◆ **What is being asked**: Set the data down exactly as it stands, and keep its pictures out.

(Page-level text extractions)
──────────────────────────────
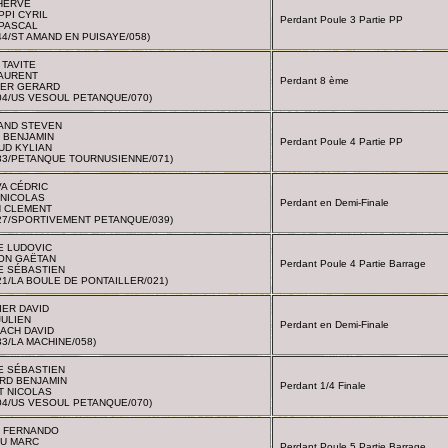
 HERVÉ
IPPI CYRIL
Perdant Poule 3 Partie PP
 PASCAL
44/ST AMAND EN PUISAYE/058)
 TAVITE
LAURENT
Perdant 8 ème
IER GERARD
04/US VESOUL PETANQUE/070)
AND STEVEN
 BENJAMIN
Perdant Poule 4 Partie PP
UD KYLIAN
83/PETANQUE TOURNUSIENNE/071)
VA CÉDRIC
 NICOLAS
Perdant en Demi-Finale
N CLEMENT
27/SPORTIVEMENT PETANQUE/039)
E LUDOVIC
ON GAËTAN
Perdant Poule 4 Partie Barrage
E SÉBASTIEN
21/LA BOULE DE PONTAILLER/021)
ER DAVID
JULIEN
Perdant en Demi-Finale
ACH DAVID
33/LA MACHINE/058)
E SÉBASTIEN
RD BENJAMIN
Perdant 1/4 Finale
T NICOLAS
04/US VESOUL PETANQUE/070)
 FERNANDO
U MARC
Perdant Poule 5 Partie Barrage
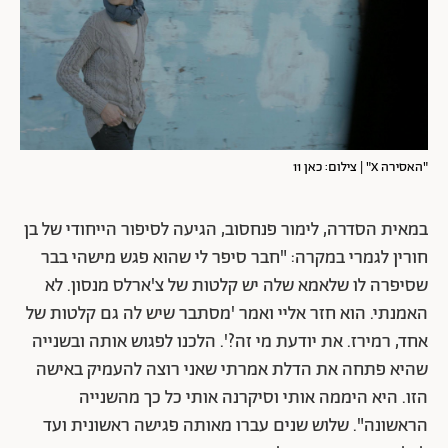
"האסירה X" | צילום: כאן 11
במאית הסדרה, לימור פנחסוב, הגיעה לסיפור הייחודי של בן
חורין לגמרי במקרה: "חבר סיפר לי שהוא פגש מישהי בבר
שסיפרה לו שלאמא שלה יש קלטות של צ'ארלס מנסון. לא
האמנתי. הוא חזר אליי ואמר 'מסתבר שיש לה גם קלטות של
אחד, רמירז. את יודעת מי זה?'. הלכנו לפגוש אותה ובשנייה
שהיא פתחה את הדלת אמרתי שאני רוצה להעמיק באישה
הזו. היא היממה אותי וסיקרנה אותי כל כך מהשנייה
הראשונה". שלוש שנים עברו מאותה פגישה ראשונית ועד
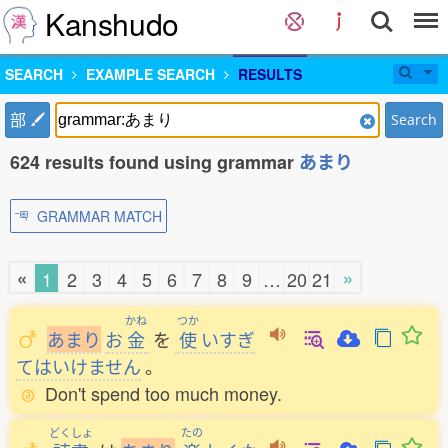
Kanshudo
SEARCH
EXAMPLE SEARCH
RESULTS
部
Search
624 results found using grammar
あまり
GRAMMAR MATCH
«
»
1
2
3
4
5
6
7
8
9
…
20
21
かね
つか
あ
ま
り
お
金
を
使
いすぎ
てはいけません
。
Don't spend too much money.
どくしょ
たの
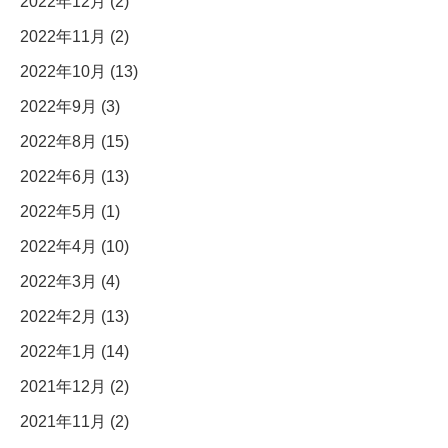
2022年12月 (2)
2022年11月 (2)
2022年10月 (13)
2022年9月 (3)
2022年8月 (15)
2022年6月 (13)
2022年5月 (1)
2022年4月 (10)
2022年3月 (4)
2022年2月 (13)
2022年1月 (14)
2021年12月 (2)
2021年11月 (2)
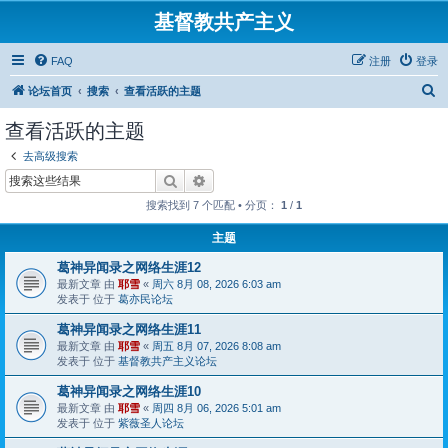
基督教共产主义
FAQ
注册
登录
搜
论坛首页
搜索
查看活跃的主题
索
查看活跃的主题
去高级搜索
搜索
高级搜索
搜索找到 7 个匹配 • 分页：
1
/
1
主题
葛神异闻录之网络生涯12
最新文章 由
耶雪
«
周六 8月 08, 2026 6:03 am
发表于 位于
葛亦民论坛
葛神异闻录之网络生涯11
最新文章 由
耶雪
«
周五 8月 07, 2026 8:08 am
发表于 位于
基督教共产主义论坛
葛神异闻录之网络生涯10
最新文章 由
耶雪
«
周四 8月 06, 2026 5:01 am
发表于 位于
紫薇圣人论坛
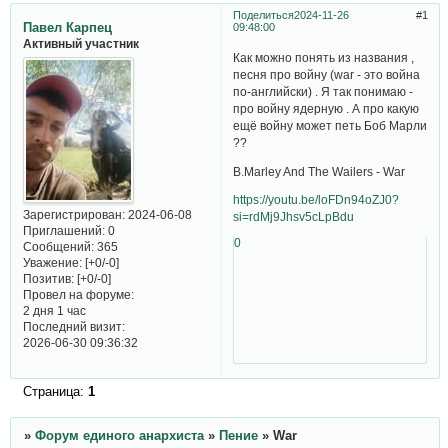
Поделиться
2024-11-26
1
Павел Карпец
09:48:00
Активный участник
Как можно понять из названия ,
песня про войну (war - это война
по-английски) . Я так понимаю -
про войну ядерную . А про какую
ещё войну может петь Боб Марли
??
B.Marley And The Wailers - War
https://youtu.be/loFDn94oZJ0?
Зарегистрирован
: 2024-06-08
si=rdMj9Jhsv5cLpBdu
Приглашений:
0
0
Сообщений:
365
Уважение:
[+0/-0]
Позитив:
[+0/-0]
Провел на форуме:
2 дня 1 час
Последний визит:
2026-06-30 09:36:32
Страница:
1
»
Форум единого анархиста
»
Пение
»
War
──────────────────────────────
◆ **Response below**:
 HERVÉ
IPPI CYRIL
Perdant Poule 3 Partie PP
 PASCAL
44/ST AMAND EN PUISAYE/058)
 TAVITE
LAURENT
Perdant 8 ème
IER GERARD
04/US VESOUL PETANQUE/070)
AND STEVEN
 BENJAMIN
Perdant Poule 4 Partie PP
UD KYLIAN
83/PETANQUE TOURNUSIENNE/071)
VA CÉDRIC
 NICOLAS
Perdant en Demi-Finale
N CLEMENT
27/SPORTIVEMENT PETANQUE/039)
E LUDOVIC
ON GAËTAN
Perdant Poule 4 Partie Barrage
E SÉBASTIEN
21/LA BOULE DE PONTAILLER/021)
ER DAVID
JULIEN
Perdant en Demi-Finale
ACH DAVID
33/LA MACHINE/058)
E SÉBASTIEN
RD BENJAMIN
Perdant 1/4 Finale
T NICOLAS
04/US VESOUL PETANQUE/070)
 FERNANDO
U MARC
Perdant Poule 5 Partie Barrage
"האסירה X" | צילום: כאן 11
במאית הסדרה, לימור פנחסוב, הגיעה לסיפור הייחודי של בן
חורין לגמרי במקרה: "חבר סיפר לי שהוא פגש מישהי בבר
שסיפרה לו שלאמא שלה יש קלטות של צ'ארלס מנסון. לא
האמנתי. הוא חזר אליי ואמר 'מסתבר שיש לה גם קלטות של
אחד, רמירז. את יודעת מי זה?'. הלכנו לפגוש אותה ובשנייה
שהיא פתחה את הדלת אמרתי שאני רוצה להעמיק באישה
הזו. היא היממה אותי וסיקרנה אותי כל כך מהשנייה
הראשונה". שלוש שנים עברו מאותה פגישה ראשונית ועד
Kanshudo
SEARCH
EXAMPLE SEARCH
RESULTS
部
Search
624 results found using grammar
あまり
GRAMMAR MATCH
«
»
1
2
3
4
5
6
7
8
9
…
20
21
かね
つか
あ
ま
り
お
金
を
使
いすぎ
てはいけません
。
Don't spend too much money.
どくしょ
たの
2022年12月 (2)
2022年11月 (2)
2022年10月 (13)
2022年9月 (3)
2022年8月 (15)
2022年6月 (13)
2022年5月 (1)
2022年4月 (10)
2022年3月 (4)
2022年2月 (13)
2022年1月 (14)
2021年12月 (2)
2021年11月 (2)
基督教共产主义
FAQ
注册
登录
搜
论坛首页
搜索
查看活跃的主题
索
查看活跃的主题
去高级搜索
搜索
高级搜索
搜索找到 7 个匹配 • 分页：
1
/
1
主题
葛神异闻录之网络生涯12
最新文章 由
耶雪
«
周六 8月 08, 2026 6:03 am
发表于 位于
葛亦民论坛
葛神异闻录之网络生涯11
最新文章 由
耶雪
«
周五 8月 07, 2026 8:08 am
发表于 位于
基督教共产主义论坛
葛神异闻录之网络生涯10
最新文章 由
耶雪
«
周四 8月 06, 2026 5:01 am
发表于 位于
紫薇圣人论坛
Поделиться
2024-11-26
1
Павел Карпец
09:48:00
Активный участник
Как можно понять из названия ,
песня про войну (war - это война
по-английски) . Я так понимаю -
про войну ядерную . А про какую
ещё войну может петь Боб Марли
??
B.Marley And The Wailers - War
https://youtu.be/loFDn94oZJ0?
Зарегистрирован
: 2024-06-08
si=rdMj9Jhsv5cLpBdu
Приглашений:
0
0
Сообщений:
365
Уважение:
[+0/-0]
Позитив:
[+0/-0]
Провел на форуме:
2 дня 1 час
Последний визит:
2026-06-30 09:36:32
Страница:
1
»
Форум единого анархиста
»
Пение
»
War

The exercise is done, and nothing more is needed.